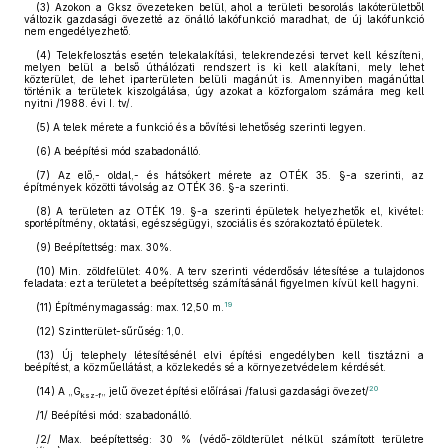
(3)
Azokon a Gksz övezeteken belül, ahol a területi besorolás lakóterületből
változik gazdasági övezetté az önálló lakófunkció maradhat, de új lakófunkció
nem engedélyezhető.
(4)
Telekfelosztás esetén telekalakítási, telekrendezési tervet kell készíteni,
melyen belül a belső úthálózati rendszert is ki kell alakítani, mely lehet
közterület, de lehet iparterületen belüli magánút is. Amennyiben magánúttal
történik a területek kiszolgálása, úgy azokat a közforgalom számára meg kell
nyitni /1988. évi I. tv/.
(5)
A telek mérete a funkció és a bővítési lehetőség szerinti legyen.
(6)
A beépítési mód szabadonálló.
(7)
Az elő,- oldal,- és hátsókert mérete az OTÉK 35. §-a szerinti, az
építmények közötti távolság az OTÉK 36. §-a szerinti.
(8)
A területen az OTÉK 19. §-a szerinti épületek helyezhetők el, kivétel:
sportépítmény, oktatási, egészségügyi, szociális és szórakoztató épületek.
(9)
Beépítettség: max. 30%.
(10)
Min. zöldfelület: 40%. A terv szerinti véderdősáv létesítése a tulajdonos
feladata: ezt a területet a beépítettség számításánál figyelmen kívül kell hagyni.
19
(11)
Építménymagasság: max. 12,50 m.
(12)
Szintterület-sűrűség: 1,0.
(13)
Új telephely létesítésénél elvi építési engedélyben kell tisztázni a
beépítést, a közműellátást, a közlekedés sé a környezetvédelem kérdését.
20
(14)
A „G
„ jelű övezet építési előírásai /falusi gazdasági övezet/
ksz-f
/1/ Beépítési mód: szabadonálló.
/2/ Max. beépítettség: 30 % (védő-zöldterület nélkül számított területre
==============================
**THE TASK:** Start at the line containing "Az elő,- oldal,- és" and print each line exactly until the listing ends, keeping the final line too.

**EXERCISE RESPONSE:**
Az elő,- oldal,- és hátsókert mérete az OTÉK 35. §-a szerinti, az
építmények közötti távolság az OTÉK 36. §-a szerinti.
(8)
A területen az OTÉK 19. §-a szerinti épületek helyezhetők el, kivétel:
sportépítmény, oktatási, egészségügyi, szociális és szórakoztató épületek.
(9)
Beépítettség: max. 30%.
(10)
Min. zöldfelület: 40%. A terv szerinti véderdősáv létesítése a tulajdonos
feladata: ezt a területet a beépítettség számításánál figyelmen kívül kell hagyni.
19
(11)
Építménymagasság: max. 12,50 m.
(12)
Szintterület-sűrűség: 1,0.
(13)
Új telephely létesítésénél elvi építési engedélyben kell tisztázni a
beépítést, a közműellátást, a közlekedés sé a környezetvédelem kérdését.
20
(14)
A „G
„ jelű övezet építési előírásai /falusi gazdasági övezet/
ksz-f
/1/ Beépítési mód: szabadonálló.
/2/ Max. beépítettség: 30 % (védő-zöldterület nélkül számított területre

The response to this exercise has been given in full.